*** Available data ***

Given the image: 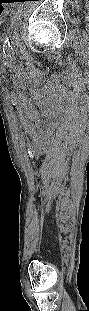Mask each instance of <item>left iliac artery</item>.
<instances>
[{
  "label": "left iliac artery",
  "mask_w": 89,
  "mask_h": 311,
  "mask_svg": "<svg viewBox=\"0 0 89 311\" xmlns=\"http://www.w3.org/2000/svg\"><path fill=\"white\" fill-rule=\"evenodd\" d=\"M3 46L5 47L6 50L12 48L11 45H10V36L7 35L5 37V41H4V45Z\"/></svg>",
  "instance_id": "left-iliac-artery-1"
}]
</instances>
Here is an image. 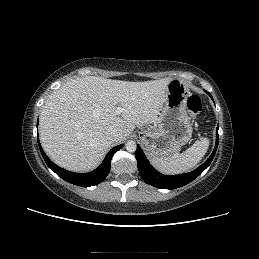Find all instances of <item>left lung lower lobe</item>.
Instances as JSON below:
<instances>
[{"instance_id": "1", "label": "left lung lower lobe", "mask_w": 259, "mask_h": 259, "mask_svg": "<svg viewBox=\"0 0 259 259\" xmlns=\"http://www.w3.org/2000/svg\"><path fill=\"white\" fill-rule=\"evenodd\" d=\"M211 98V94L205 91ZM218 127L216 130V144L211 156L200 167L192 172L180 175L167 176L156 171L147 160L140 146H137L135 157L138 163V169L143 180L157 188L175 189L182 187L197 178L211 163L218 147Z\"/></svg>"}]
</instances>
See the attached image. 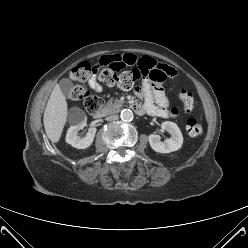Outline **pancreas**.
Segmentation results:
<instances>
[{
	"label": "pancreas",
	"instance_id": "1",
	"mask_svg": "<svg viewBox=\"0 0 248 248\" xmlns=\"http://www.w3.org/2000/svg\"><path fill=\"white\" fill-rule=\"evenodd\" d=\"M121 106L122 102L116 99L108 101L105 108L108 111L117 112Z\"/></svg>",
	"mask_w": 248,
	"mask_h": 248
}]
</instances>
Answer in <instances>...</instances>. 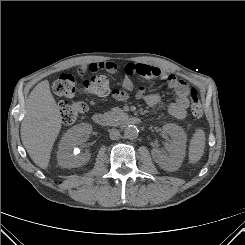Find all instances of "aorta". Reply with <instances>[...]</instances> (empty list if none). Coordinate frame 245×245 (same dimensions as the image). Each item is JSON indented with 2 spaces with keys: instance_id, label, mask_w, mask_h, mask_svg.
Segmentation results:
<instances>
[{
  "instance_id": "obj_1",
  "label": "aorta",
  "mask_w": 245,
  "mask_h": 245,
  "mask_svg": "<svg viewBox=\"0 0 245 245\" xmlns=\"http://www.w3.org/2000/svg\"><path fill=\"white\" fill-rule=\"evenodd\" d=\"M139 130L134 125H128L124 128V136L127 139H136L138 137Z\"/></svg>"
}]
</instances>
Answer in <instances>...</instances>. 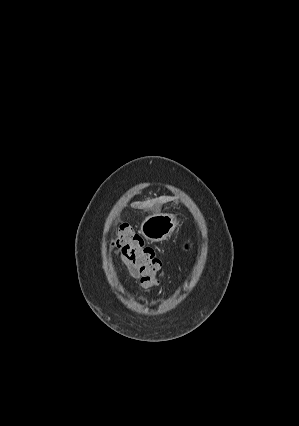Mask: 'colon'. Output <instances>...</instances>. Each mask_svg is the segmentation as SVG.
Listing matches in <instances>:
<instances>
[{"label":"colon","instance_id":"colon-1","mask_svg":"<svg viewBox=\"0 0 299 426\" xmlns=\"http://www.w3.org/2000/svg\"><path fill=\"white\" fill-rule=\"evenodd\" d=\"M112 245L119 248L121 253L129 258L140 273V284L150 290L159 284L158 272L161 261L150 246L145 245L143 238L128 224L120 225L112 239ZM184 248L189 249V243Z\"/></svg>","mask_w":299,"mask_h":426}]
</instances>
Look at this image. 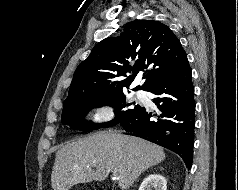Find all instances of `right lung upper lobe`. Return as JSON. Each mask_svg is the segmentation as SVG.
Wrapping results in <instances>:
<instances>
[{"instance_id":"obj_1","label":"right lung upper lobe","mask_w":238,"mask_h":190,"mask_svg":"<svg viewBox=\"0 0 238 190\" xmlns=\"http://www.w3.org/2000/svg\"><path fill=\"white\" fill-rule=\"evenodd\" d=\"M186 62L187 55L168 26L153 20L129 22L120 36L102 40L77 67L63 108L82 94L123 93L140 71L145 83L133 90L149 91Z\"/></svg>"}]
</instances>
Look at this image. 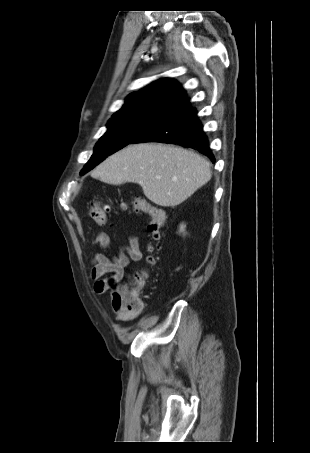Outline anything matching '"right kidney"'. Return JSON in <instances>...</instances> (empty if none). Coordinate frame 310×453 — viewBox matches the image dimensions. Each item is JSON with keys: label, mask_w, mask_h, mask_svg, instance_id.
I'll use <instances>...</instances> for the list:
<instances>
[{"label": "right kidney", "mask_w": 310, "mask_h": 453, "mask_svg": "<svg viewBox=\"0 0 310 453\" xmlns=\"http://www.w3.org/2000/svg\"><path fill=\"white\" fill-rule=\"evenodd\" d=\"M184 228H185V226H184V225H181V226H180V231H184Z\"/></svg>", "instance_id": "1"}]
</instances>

*** End of Available data ***
*** Available data ***

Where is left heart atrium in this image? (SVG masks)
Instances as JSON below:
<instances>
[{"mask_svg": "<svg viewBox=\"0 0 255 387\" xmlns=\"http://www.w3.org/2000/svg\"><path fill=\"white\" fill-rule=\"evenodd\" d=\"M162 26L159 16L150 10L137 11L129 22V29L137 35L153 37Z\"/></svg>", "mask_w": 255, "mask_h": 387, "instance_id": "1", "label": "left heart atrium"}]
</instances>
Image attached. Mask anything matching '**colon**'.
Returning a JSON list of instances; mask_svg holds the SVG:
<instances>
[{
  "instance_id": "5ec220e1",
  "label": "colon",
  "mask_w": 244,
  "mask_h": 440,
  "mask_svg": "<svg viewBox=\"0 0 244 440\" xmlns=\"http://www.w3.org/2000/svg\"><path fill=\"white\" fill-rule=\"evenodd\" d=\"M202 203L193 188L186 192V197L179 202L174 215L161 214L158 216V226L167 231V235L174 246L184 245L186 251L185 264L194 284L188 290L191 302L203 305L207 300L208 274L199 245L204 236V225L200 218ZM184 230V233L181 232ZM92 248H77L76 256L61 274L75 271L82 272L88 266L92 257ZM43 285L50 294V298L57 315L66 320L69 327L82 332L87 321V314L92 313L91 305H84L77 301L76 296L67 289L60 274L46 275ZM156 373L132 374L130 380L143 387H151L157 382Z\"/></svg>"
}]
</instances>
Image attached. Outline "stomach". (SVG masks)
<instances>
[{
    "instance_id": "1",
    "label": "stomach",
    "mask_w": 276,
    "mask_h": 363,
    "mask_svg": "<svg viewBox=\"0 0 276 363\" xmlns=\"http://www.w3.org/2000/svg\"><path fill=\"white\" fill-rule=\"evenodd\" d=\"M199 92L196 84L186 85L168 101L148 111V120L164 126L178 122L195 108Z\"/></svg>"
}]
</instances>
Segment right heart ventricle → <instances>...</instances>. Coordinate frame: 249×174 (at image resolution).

*** End of Available data ***
*** Available data ***

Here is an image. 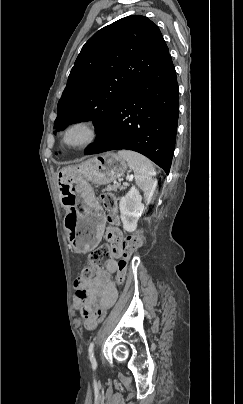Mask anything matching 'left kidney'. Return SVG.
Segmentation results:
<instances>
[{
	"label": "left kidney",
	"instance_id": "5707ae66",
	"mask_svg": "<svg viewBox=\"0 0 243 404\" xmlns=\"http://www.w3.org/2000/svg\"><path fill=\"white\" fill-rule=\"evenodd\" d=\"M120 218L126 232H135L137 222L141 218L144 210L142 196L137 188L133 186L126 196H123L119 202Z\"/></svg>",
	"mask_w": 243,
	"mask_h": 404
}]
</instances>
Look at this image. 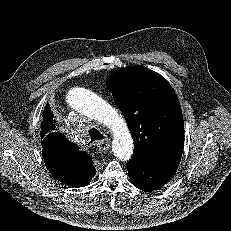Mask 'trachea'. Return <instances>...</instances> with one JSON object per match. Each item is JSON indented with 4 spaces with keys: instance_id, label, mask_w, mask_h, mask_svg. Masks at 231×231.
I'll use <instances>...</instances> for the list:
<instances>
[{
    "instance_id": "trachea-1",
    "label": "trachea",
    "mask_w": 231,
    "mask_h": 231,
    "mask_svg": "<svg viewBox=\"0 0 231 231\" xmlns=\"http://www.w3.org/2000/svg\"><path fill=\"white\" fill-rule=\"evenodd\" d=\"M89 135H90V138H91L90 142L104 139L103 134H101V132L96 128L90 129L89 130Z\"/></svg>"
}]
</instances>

*** End of Available data ***

_Task description_. The required output is every line above from the one with "Image attached. Outline" down to the one with "Segment right heart", restated word for word, ends included.

_Written solution_.
Image attached. Outline "stomach". (SVG masks)
<instances>
[{
    "instance_id": "1",
    "label": "stomach",
    "mask_w": 276,
    "mask_h": 363,
    "mask_svg": "<svg viewBox=\"0 0 276 363\" xmlns=\"http://www.w3.org/2000/svg\"><path fill=\"white\" fill-rule=\"evenodd\" d=\"M199 92L196 84L186 85L168 101L148 111V120L164 126L178 122L195 108Z\"/></svg>"
}]
</instances>
Segment right heart ventricle → <instances>...</instances>. Coordinate frame: 249×174 (at image resolution).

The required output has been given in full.